To me, this was a rather frightening prospect. To counteract this, one can, of course, install more and more air conditioning everywhere, which means using more and more electricity, which means using more fossil fuels, which means stoking global warming…..a bit of a vicious circle.
I was just writing this, when I heard that “Japan’s government has urged people in Tokyo and its surrounding area to use less electricity on Monday, as it warned that supplies will be strained as the country faces a heatwave. […] It said people should switch off unnecessary lights but still use air conditioning to avoid heatstroke.” Global warming is forcing us to make difficult choices.
Dew point
While I was observing the wild fires in New Mexico and talking to relatives affected by them, I learned another term I hadn’t used myself before: ‘dew point’. This again is related to temperature and humidity. “The dew point temperature tells us the absolute quantity of moisture that is in the air, thereby indicating how humid it will feel outside to our bodies.” There is also ‘relative humidity’… Anyways, wild fires don’t like humidity and if the dew point is low, they thrive.

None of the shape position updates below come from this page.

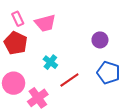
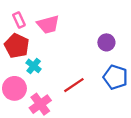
cyan cross: (50, 62) -> (34, 66), moved

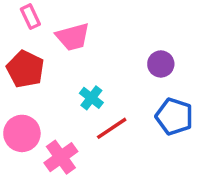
pink rectangle: (19, 20) -> (30, 17), moved
cyan cross: (34, 66) -> (91, 98), moved

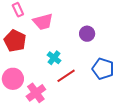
purple circle: (161, 64) -> (87, 34), moved

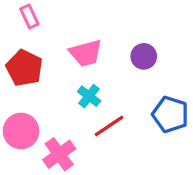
pink trapezoid: (43, 22) -> (86, 53), moved

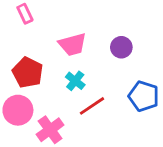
red pentagon: (24, 68) -> (28, 72), moved

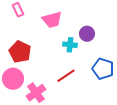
pink trapezoid: (72, 44) -> (52, 20), moved
cyan cross: (75, 81) -> (70, 45), moved, turned -32

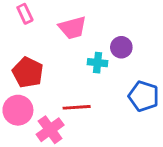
red line: (66, 76) -> (77, 107), moved, turned 30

Scientists are now observing increases in “extreme fire weather driven by atmospheric humidity and temperature”. That meant that my relative was not only looking at the air temperature when we talked about the approaching fire, but also about the dew point. Fortunately, ‘her’ fire has been brought under control just in time and it’s raining now in New Mexico; so the term ‘dew point’ has dropped out of our conversations for now, replaced by ‘flash flood’.
Climate chaos
Extreme weather events, from flash floods to flash droughts and more will be increasing everywhere in the world, irrespective of wealth and privilege. They will also compound each other. But this is actually not the worst that’s happening. Even if it sounds doomy, it has to be said: “forget everything you know about seasonal patterns: What the weather should be at any given point, what should be blooming when, what animals should be migrating where, etc. It’s a whole new era, in both weather and climate.”
We haven’t got a term yet for this climate chaos, unless this is it, but I am sure many more words and phrases will be invented to adapt our languages to the increasingly chaotic changes in weather and climate.